Data for the task START

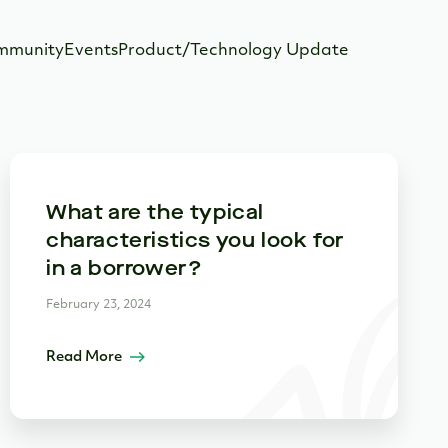
mmunity
Events
Product/Technology Update
What are the typical
characteristics you look for
in a borrower?
February 23, 2024
Read More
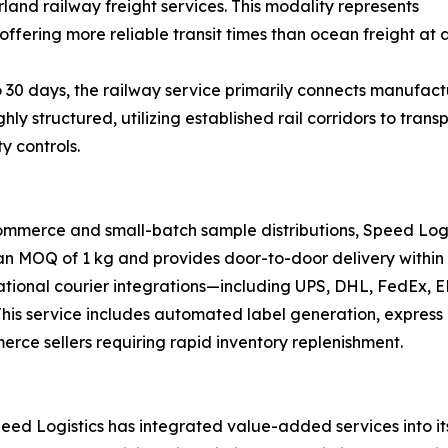
land railway freight services. This modality represents
offering more reliable transit times than ocean freight at a
 30 days, the railway service primarily connects manufactu
ghly structured, utilizing established rail corridors to tr
y controls.
ommerce and small-batch sample distributions, Speed Logi
 an MOQ of 1 kg and provides door-to-door delivery within 
national courier integrations—including UPS, DHL, FedEx,
s. This service includes automated label generation, expre
merce sellers requiring rapid inventory replenishment.
ed Logistics has integrated value-added services into its 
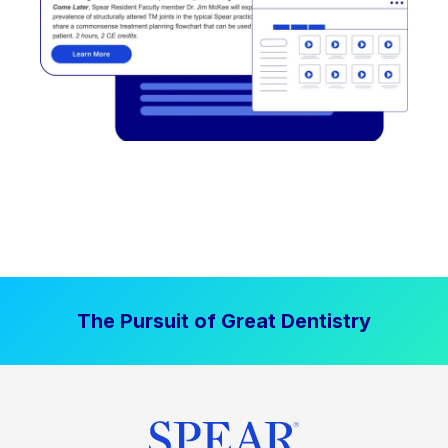
The Pursuit of Great Dentistry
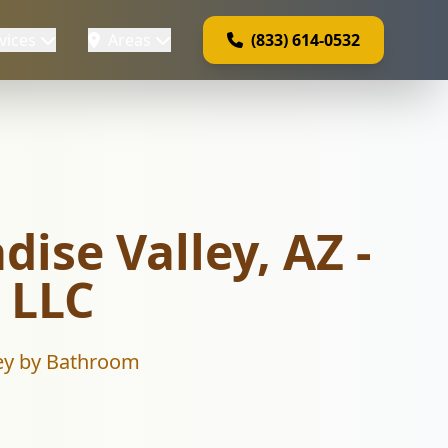
vices
Areas
(833) 614-0532
dise Valley, AZ -
 LLC
lley by Bathroom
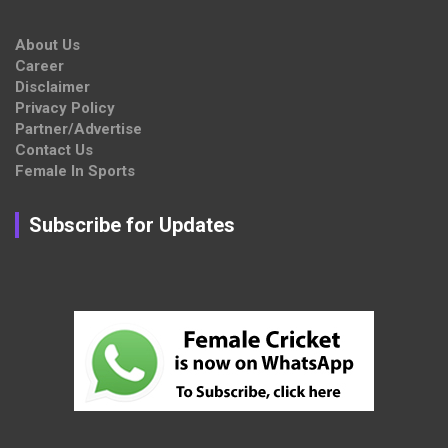
About Us
Career
Disclaimer
Privacy Policy
Partner/Advertise
Contact Us
Female In Sports
Subscribe for Updates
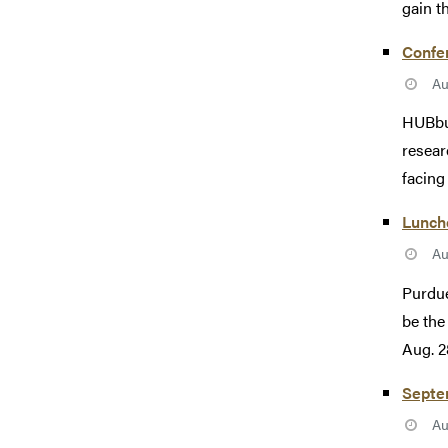
gain th
Confer
Au
HUBbub
resear
facing
Lunche
Au
Purdue
be the
Aug. 28
Septe
Au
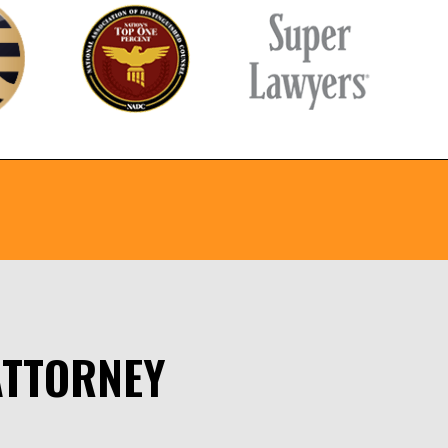
ATTORNEY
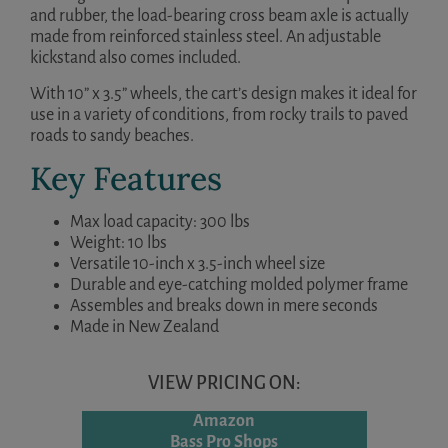
and rubber, the load-bearing cross beam axle is actually
made from reinforced stainless steel. An adjustable
kickstand also comes included.
With 10” x 3.5” wheels, the cart’s design makes it ideal for
use in a variety of conditions, from rocky trails to paved
roads to sandy beaches.
Key Features
Max load capacity: 300 lbs
Weight: 10 lbs
Versatile 10-inch x 3.5-inch wheel size
Durable and eye-catching molded polymer frame
Assembles and breaks down in mere seconds
Made in New Zealand
VIEW PRICING ON:
Amazon
Bass Pro Shops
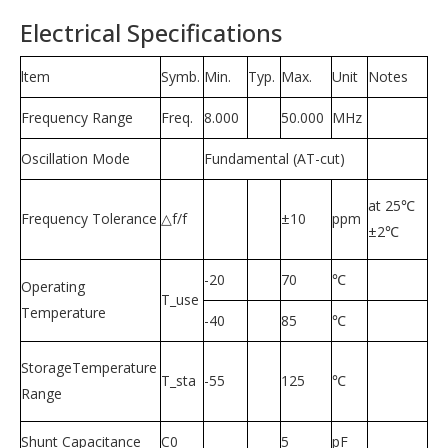
Electrical Specifications
ltem
Symb.
Min.
Typ.
Max.
Unit
Notes
Frequency Range
Freq.
8.000
50.000
MHz
Oscillation Mode
Fundamental (AT-cut)
at 25℃
Frequency Tolerance
△f/f
±10
ppm
±2℃
-20
70
℃
Operating
T_use
Temperature
-40
85
℃
StorageTemperature
T_sta
-55
125
℃
Range
Shunt Capacitance
C0
5
pF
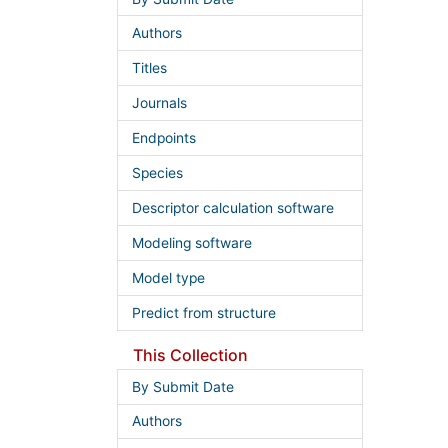
Authors
Titles
Journals
Endpoints
Species
Descriptor calculation software
Modeling software
Model type
Predict from structure
This Collection
By Submit Date
Authors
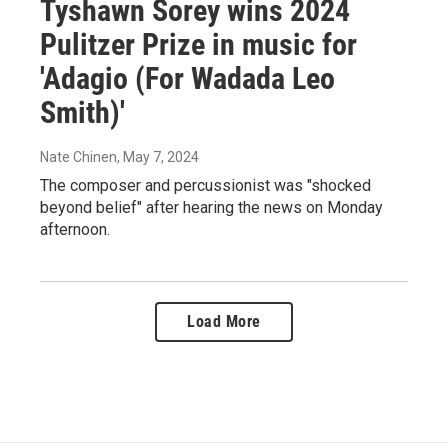
Tyshawn Sorey wins 2024
Pulitzer Prize in music for
'Adagio (For Wadada Leo
Smith)'
Nate Chinen
, May 7, 2024
The composer and percussionist was "shocked
beyond belief" after hearing the news on Monday
afternoon.
Load More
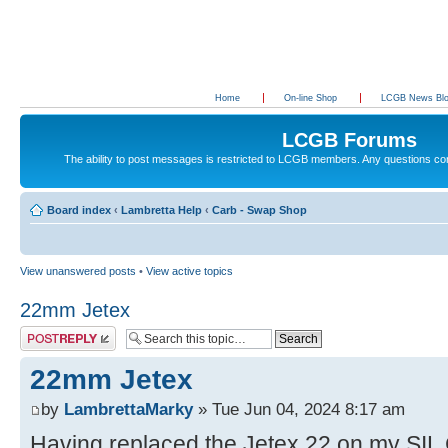
Home
On-line Shop
LCGB News Bl
LCGB Forums
The ability to post messages is restricted to LCGB members. Any questions c
Board index
‹
Lambretta Help
‹
Carb - Swap Shop
View unanswered posts
•
View active topics
22mm Jetex
Post a reply
22mm Jetex
by
LambrettaMarky
» Tue Jun 04, 2024 8:17 am
Having replaced the Jetex 22 on my SIL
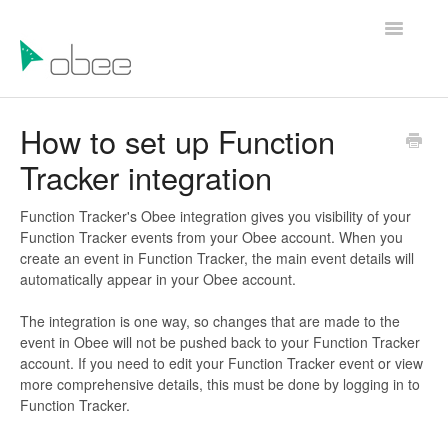
Toggle
Navigatio
Help Articles
How to set up Function
Tracker integration
Contact Us
Function Tracker's Obee integration gives you visibility of your
Function Tracker events from your Obee account. When you
create an event in Function Tracker, the main event details will
automatically appear in your Obee account.
The integration is one way, so changes that are made to the
event in Obee will not be pushed back to your Function Tracker
account. If you need to edit your Function Tracker event or view
more comprehensive details, this must be done by logging in to
Function Tracker.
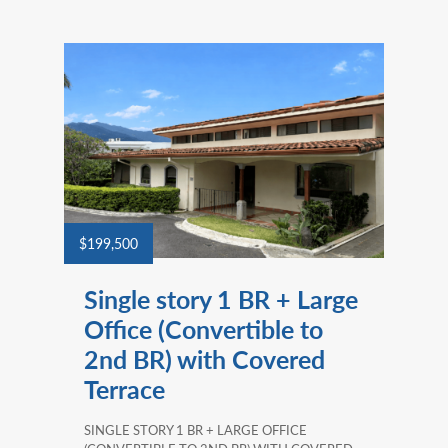
$199,500
Single story 1 BR + Large
Office (Convertible to
2nd BR) with Covered
Terrace
SINGLE STORY 1 BR + LARGE OFFICE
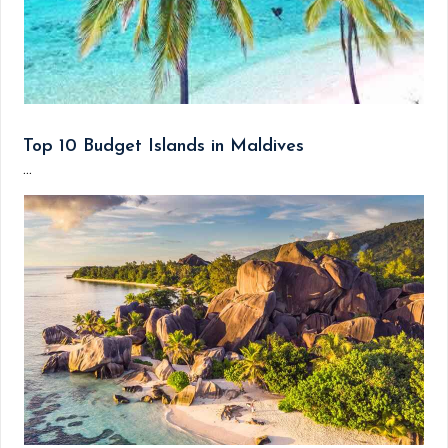
Top 10 Budget Islands in Maldives
...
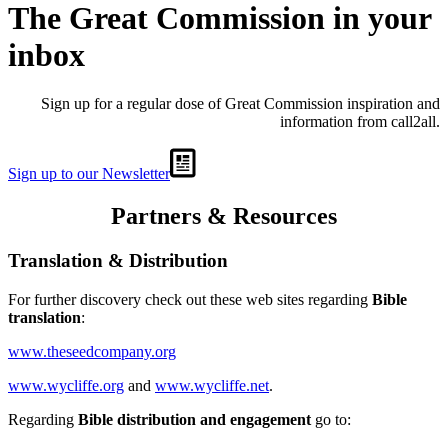
The Great Commission in your
inbox
Sign up for a regular dose of Great Commission inspiration and
information from call2all.
Sign up to our Newsletter
Partners & Resources
Translation & Distribution
For further discovery check out these web sites regarding
Bible
translation
:
www.theseedcompany.org
www.wycliffe.org
and
www.wycliffe.net
.
Regarding
Bible distribution and engagement
go to:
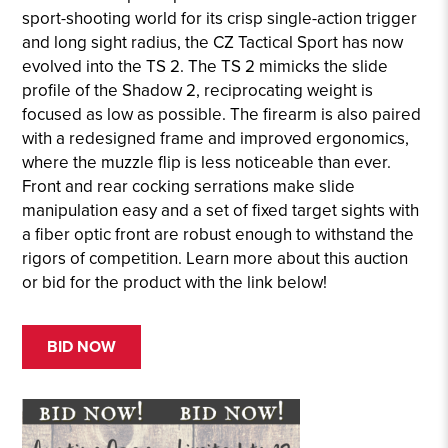
sport-shooting world for its crisp single-action trigger
and long sight radius, the CZ Tactical Sport has now
evolved into the TS 2. The TS 2 mimicks the slide
profile of the Shadow 2, reciprocating weight is
focused as low as possible. The firearm is also paired
with a redesigned frame and improved ergonomics,
where the muzzle flip is less noticeable than ever.
Front and rear cocking serrations make slide
manipulation easy and a set of fixed target sights with
a fiber optic front are robust enough to withstand the
rigors of competition. Learn more about this auction
or bid for the product with the link below!
BID NOW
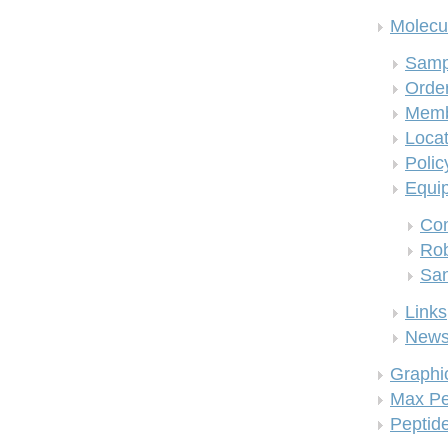
Molecul
Samp
Order
Memb
Locat
Polic
Equi
Co
Rob
San
Links
New
Graphi
Max Pe
Peptid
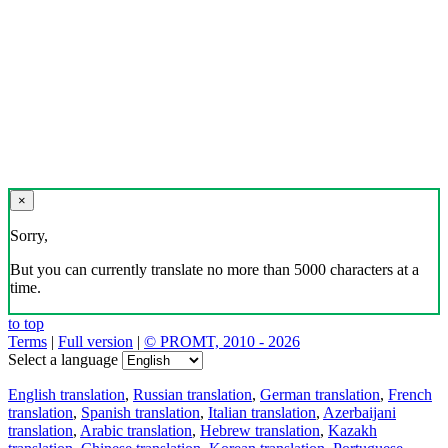
×
Sorry,
But you can currently translate no more than 5000 characters at a
time.
to top
Terms
|
Full version
|
© PROMT, 2010 - 2026
Select a language
English translation
,
Russian translation
,
German translation
,
French
translation
,
Spanish translation
,
Italian translation
,
Azerbaijani
translation
,
Arabic translation
,
Hebrew translation
,
Kazakh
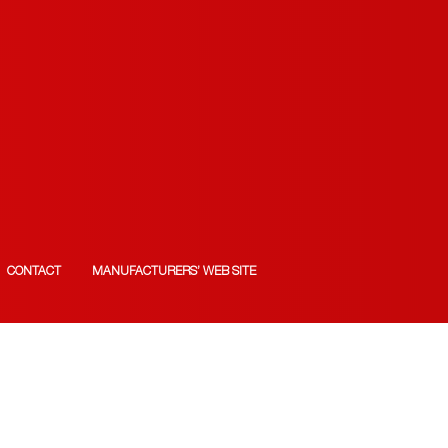
CONTACT
MANUFACTURERS’ WEB SITE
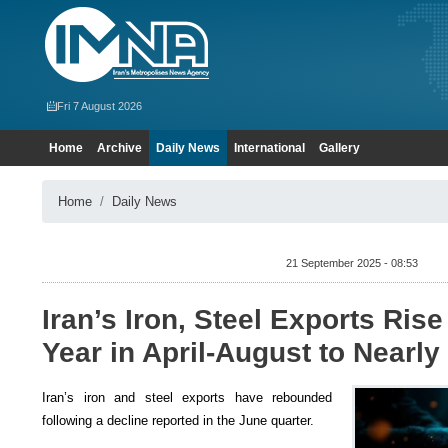
Fri 7 August 2026
Home
Archive
Daily News
International
Gallery
Home
Daily News
21 September 2025 - 08:53
Iran’s Iron, Steel Exports Ris
Year in April-August to Nearly 
Iran’s iron and steel exports have rebounded
following a decline reported in the June quarter.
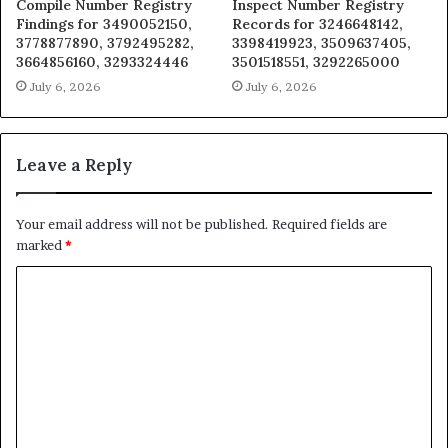
Compile Number Registry
Inspect Number Registry
Findings for 3490052150,
Records for 3246648142,
3778877890, 3792495282,
3398419923, 3509637405,
3664856160, 3293324446
3501518551, 3292265000
July 6, 2026
July 6, 2026
Leave a Reply
Your email address will not be published.
Required fields are
marked
*
C
o
m
m
e
n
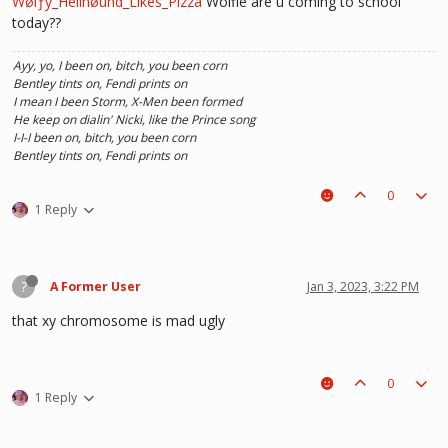
Ŵølƒy_Hellhøund_Likes_Pizza
Wolfie are u coming to school
today??
he hurt u? don't cry, life gets better over time, one day he'll look back and
see what he lost, and by then it'll be too late. he was just a piece on the
Ayy, yo, I been on, bitch, you been corn
board leading to ur win. The right one is out there and you will meet him.💖
Bentley tints on, Fendi prints on
~Wolfy Hellhound (Me)
I mean I been Storm, X-Men been formed
He keep on dialin' Nicki, like the Prince song
I-I-I been on, bitch, you been corn
Bentley tints on, Fendi prints on
0
1 Reply
?
A Former User
Jan 3, 2023, 3:22 PM
that xy chromosome is mad ugly
0
1 Reply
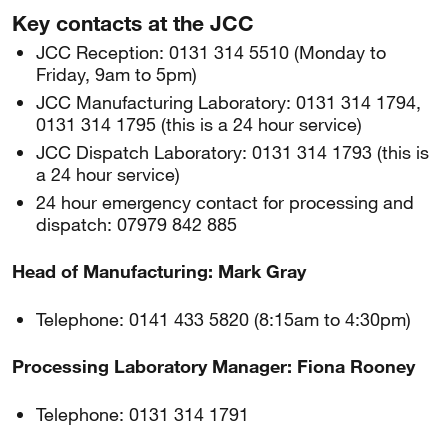
Key contacts at the JCC
JCC Reception: 0131 314 5510 (Monday to
Friday, 9am to 5pm)
JCC Manufacturing Laboratory: 0131 314 1794,
0131 314 1795 (this is a 24 hour service)
JCC Dispatch Laboratory: 0131 314 1793 (this is
a 24 hour service)
24 hour emergency contact for processing and
dispatch: 07979 842 885
Head of Manufacturing: Mark Gray
Telephone: 0141 433 5820 (8:15am to 4:30pm)
Processing Laboratory Manager: Fiona Rooney
Telephone: 0131 314 1791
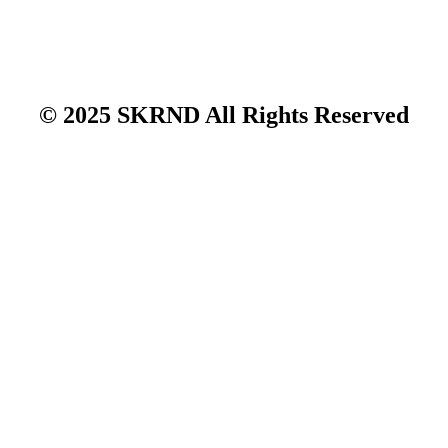
© 2025 SKRND All Rights Reserved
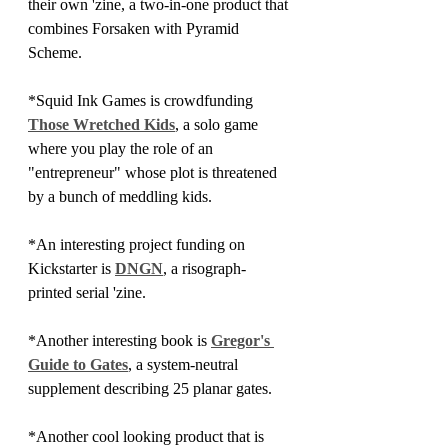
their own 'zine, a two-in-one product that 
combines Forsaken with Pyramid 
Scheme. 
*Squid Ink Games is crowdfunding 
Those Wretched Kids
, a solo game 
where you play the role of an 
"entrepreneur" whose plot is threatened 
by a bunch of meddling kids.
*An interesting project funding on 
Kickstarter is 
DNGN
, a risograph-
printed serial 'zine.
*Another interesting book is 
Gregor's 
Guide to Gates
, a system-neutral 
supplement describing 25 planar gates.
*Another cool looking product that is 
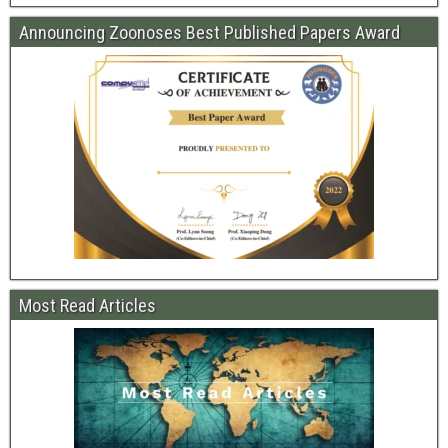
Announcing Zoonoses Best Published Papers Award
Most Read Articles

Data for the task END

## What is expected
Retype only the lines above from the one with "Function Tracker events" through the one with "Partners & Resources", exactly and with both ends. Images stay out.

## Task solution
Function Tracker events from your Obee account. When you
create an event in Function Tracker, the main event details will
automatically appear in your Obee account.
The integration is one way, so changes that are made to the
event in Obee will not be pushed back to your Function Tracker
account. If you need to edit your Function Tracker event or view
more comprehensive details, this must be done by logging in to
Function Tracker.
$199,500
Single story 1 BR + Large
Office (Convertible to
2nd BR) with Covered
Terrace
SINGLE STORY 1 BR + LARGE OFFICE
Top 10 Budget Islands in Maldives
...
The Great Commission in your
inbox
Sign up for a regular dose of Great Commission inspiration and
information from call2all.
Sign up to our Newsletter
Partners & Resources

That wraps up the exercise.